65. Statuant en équité, comme le veut l’article 41, la Cour alloue au requérant la somme de 6 000 EUR au titre du dommage moral.
B. Frais et dépens
66. Le requérant demande le remboursement des frais et dépens engagés devant les juridictions internes et devant la Cour, qu’il chiffre à 4 405 EUR. Il fournit la copie de la convention d’honoraires conclue avec ses avocats devant la Cour, en vertu de laquelle il a versé à ceux-ci 800 000 lei roumains.
67. Le Gouvernement ne s’oppose pas à ce que soit allouée au requérant une somme correspondant aux dépens nécessaires liés à la procédure interne et à celle devant la Cour.
68. La Cour rappelle qu’au regard de l’article 41 de la Convention seuls peuvent être remboursés les frais dont il est établi qu’ils ont été réellement exposés, qu’ils correspondaient à une nécessité et qu’ils sont d’un montant raisonnable (voir, entre autres, Nikolova c. Bulgarie [GC], no 31195/96, § 79, CEDH 1999-II).
69. En l’espèce, la Cour constate que le seul justificatif fourni par le requérant est la convention d’honoraires susmentionnée. Pour ce qui est des coûts de la procédure devant les juridictions internes, bien qu’il n’en fournisse pas la preuve, la Cour estime que le requérant a nécessairement engagé des frais lors de cette procédure.
70. Compte tenu des éléments en sa possession, des critères susmentionnés et des circonstances spécifiques de l’affaire, la Cour juge raisonnable d’allouer au requérant 500 EUR tous frais confondus.
C. Intérêts moratoires
71. La Cour juge approprié de calquer le taux des intérêts moratoires sur le taux d’intérêt de la facilité de prêt marginal de la Banque centrale européenne majoré de trois points de pourcentage.

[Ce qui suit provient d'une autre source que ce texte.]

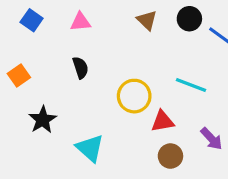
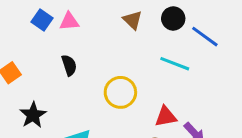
blue square: (32, 20) -> (42, 20), moved
cyan line: (191, 85) -> (175, 64), moved
red triangle: (163, 121) -> (166, 117), moved

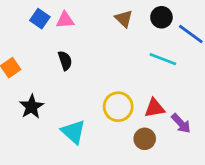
yellow circle: (120, 92) -> (118, 107), moved

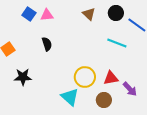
black star: (32, 107) -> (23, 77), turned 30
cyan triangle: (73, 132) -> (70, 97), moved

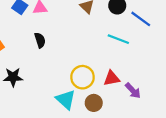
brown circle: (104, 100) -> (94, 103), moved

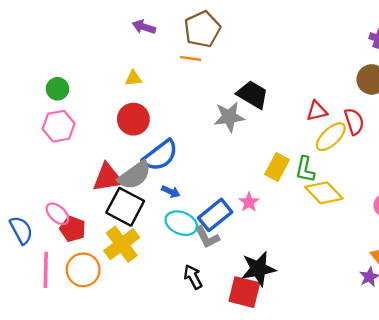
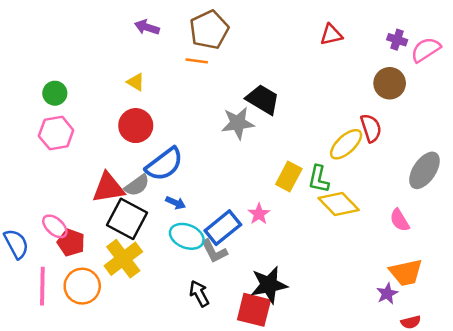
yellow triangle: (133, 78) -> (136, 82), turned 36
red triangle: (317, 111) -> (331, 35), moved
gray semicircle: (135, 175) -> (137, 185), size x0.7

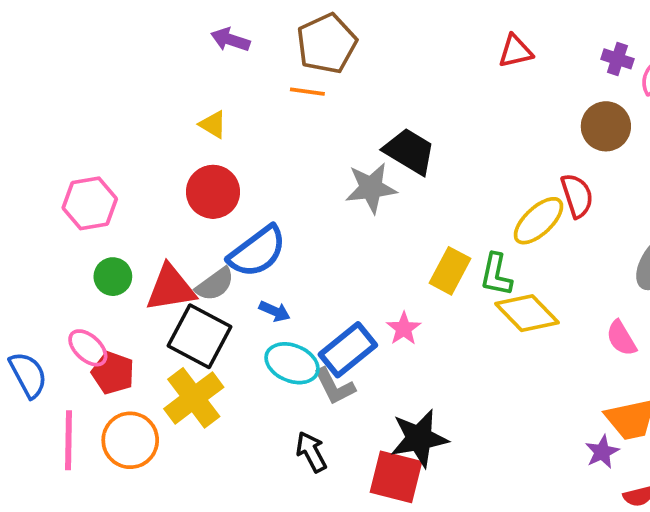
green circle: (55, 93) -> (113, 277), moved

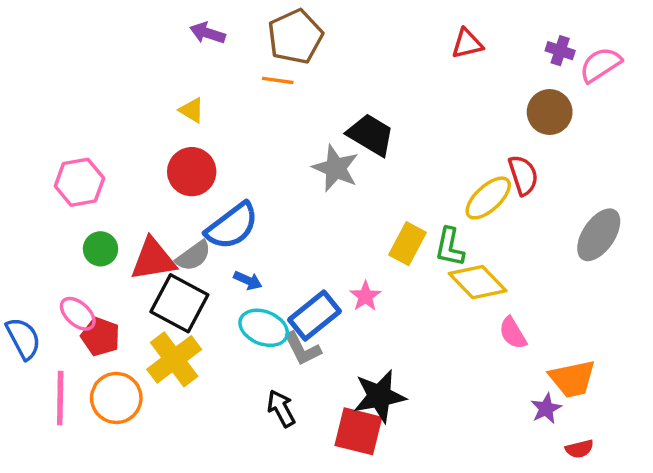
gray star: (371, 188) -> (336, 168), turned 30
pink semicircle: (621, 338) -> (513, 333), moved

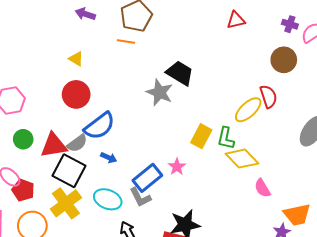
cyan ellipse: (264, 328) -> (108, 199), moved

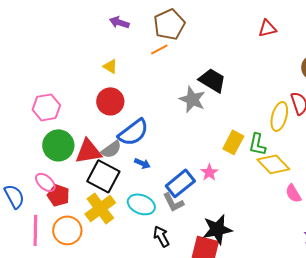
orange line: (126, 42) -> (159, 49), turned -36
yellow ellipse: (248, 110) -> (279, 116), turned -32
green circle: (23, 139) -> (58, 145), size x1.6

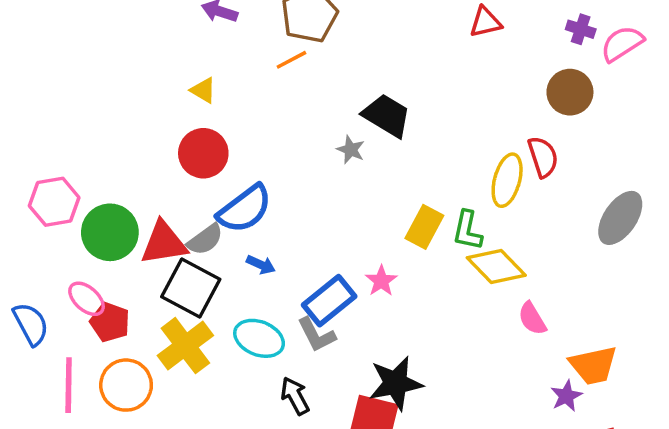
gray star: (192, 99) -> (351, 150), size x0.6
pink hexagon: (46, 107) -> (54, 202), moved

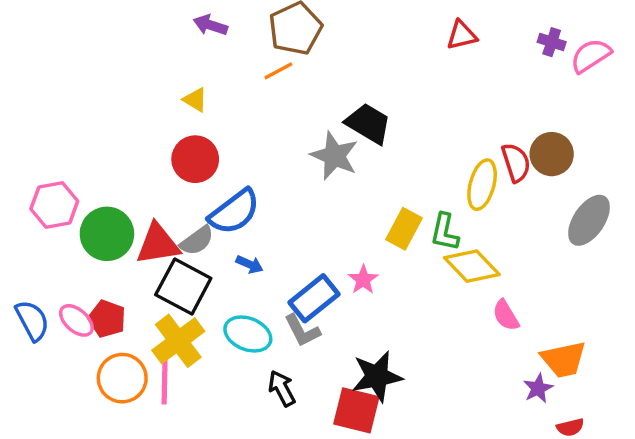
brown circle: (570, 92) -> (552, 154), moved
gray star: (351, 150) -> (334, 156), size x1.8
pink ellipse: (87, 299) -> (76, 320), moved
pink line: (69, 385) -> (165, 378), moved

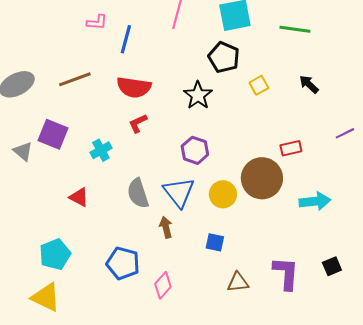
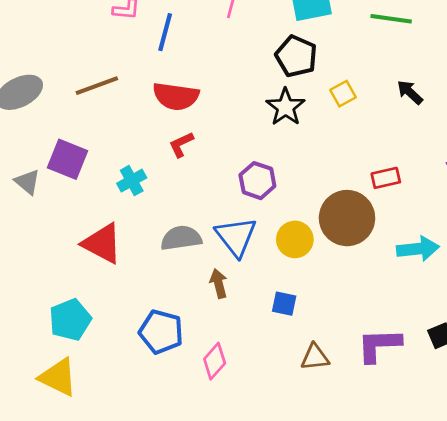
black star: (198, 95) -> (285, 107), moved
gray semicircle: (138, 193) -> (181, 238), turned 100
red triangle: (79, 197) -> (102, 243), size x1.6
purple L-shape: (286, 273) -> (379, 345), turned -96

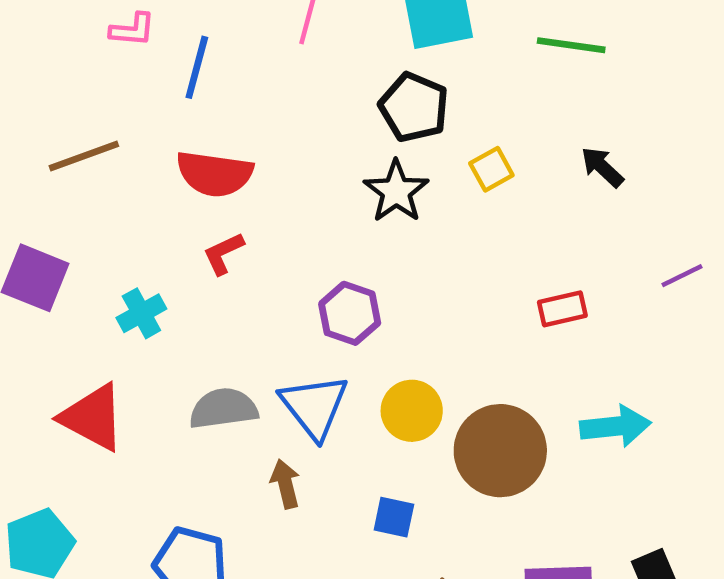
brown circle: (347, 218) -> (500, 451), moved

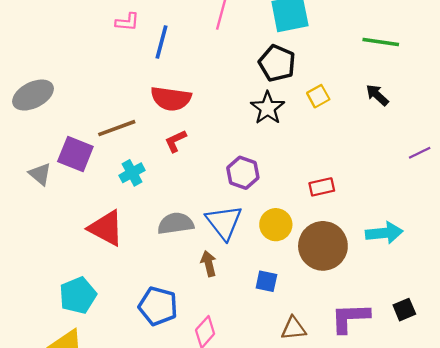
green line: (571, 45) -> (381, 42), moved
brown line: (84, 156) -> (117, 128), moved
red rectangle: (562, 309) -> (322, 187), moved

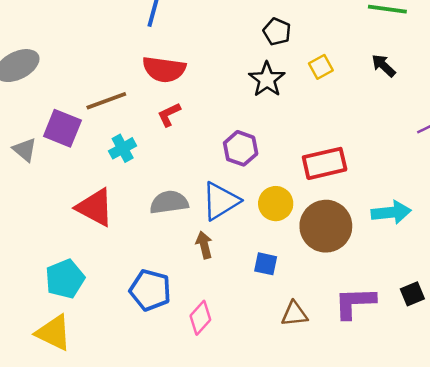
black pentagon: (277, 63) -> (277, 32), size x0.7
red rectangle: (322, 187) -> (325, 163), size x1.6
blue triangle: (224, 222) -> (220, 201), turned 36

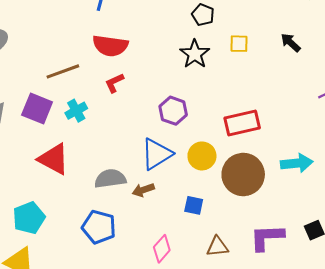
yellow square: (321, 67) -> (239, 44), turned 30
purple square: (62, 128) -> (37, 109), moved
gray semicircle: (169, 202) -> (110, 179), moved
brown arrow: (204, 245) -> (143, 190), turned -95
pink diamond: (200, 318) -> (162, 249), moved

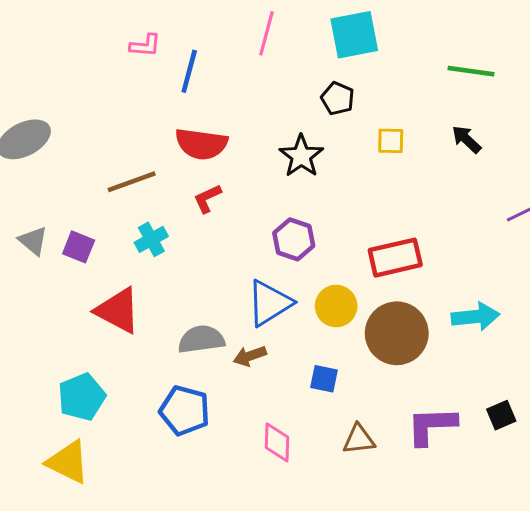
black star: (195, 54) -> (301, 156), moved
purple square: (37, 109) -> (79, 247), moved, size x0.7
pink diamond: (162, 249) -> (277, 442), turned -40

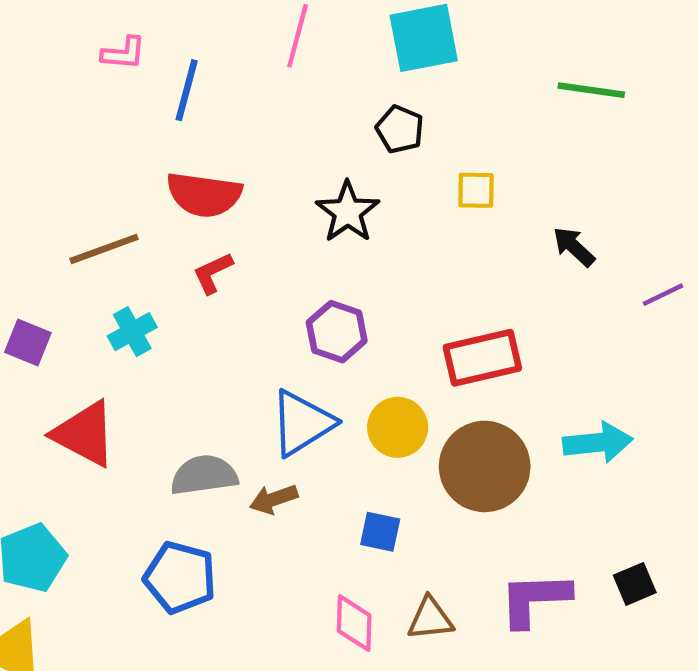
black arrow: (466, 139) -> (574, 247), moved
pink diamond: (277, 442) -> (354, 623), moved

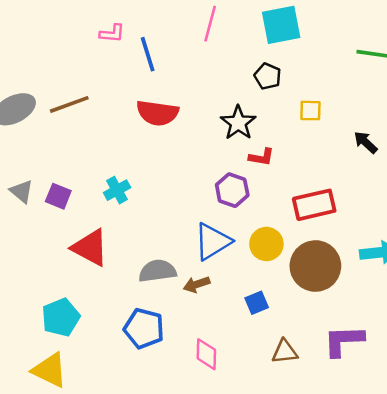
blue line: (187, 90) -> (148, 54), turned -32
brown line: (104, 249) -> (69, 104), moved
red L-shape: (213, 273) -> (262, 157), moved, turned -145
blue square: (380, 532) -> (257, 303), turned -35
pink diamond: (354, 623) -> (206, 354), moved

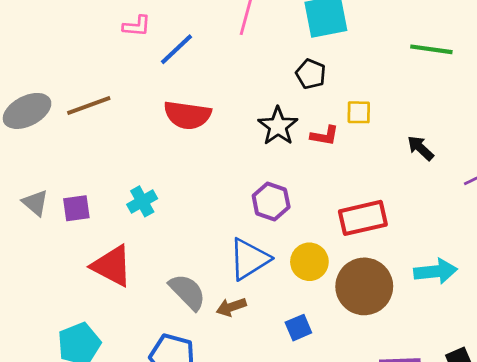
blue line: (148, 54) -> (176, 49), turned 64
red L-shape: (262, 157) -> (324, 136), moved
purple square: (58, 196) -> (76, 208), turned -30
gray semicircle: (157, 271) -> (187, 292), turned 54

PAR CES MOTIFS, LA COUR, À L’UNANIMITÉ,
1. Dit qu’il y a eu violation de l’article 6 § 1 de la Convention quant à l’équité de la procédure ;
2. Dit qu’il y a eu violation de l’article 6 § 1 de la Convention quant à la durée de la procédure ;
3. Dit
a) que l’Etat défendeur doit verser au requérant, dans les trois mois à compter du jour où l’arrêt sera devenu définitif conformément à l’article 44 § 2 de la Convention, 6 000 EUR (six mille euros) pour dommage moral et 500 EUR (cinq cents euros) pour frais et dépens ;
b) que les sommes en question seront à convertir dans la monnaie de l’Etat défendeur au taux applicable à la date du règlement et qu’il convient d’ajouter à celles-ci tout montant pouvant être dû à titre d’impôt ;
c) qu’à compter de l’expiration dudit délai et jusqu’au versement, ces montants seront à majorer d’un intérêt simple à un taux égal à celui de la facilité de prêt marginal de la Banque centrale européenne applicable pendant cette période, augmenté de trois points de pourcentage ;
4. Rejette la demande de satisfaction équitable pour le surplus.
Fait en français, puis communiqué par écrit le 15 mars 2007, en application de l’article 77 §§ 2 et 3 du règlement.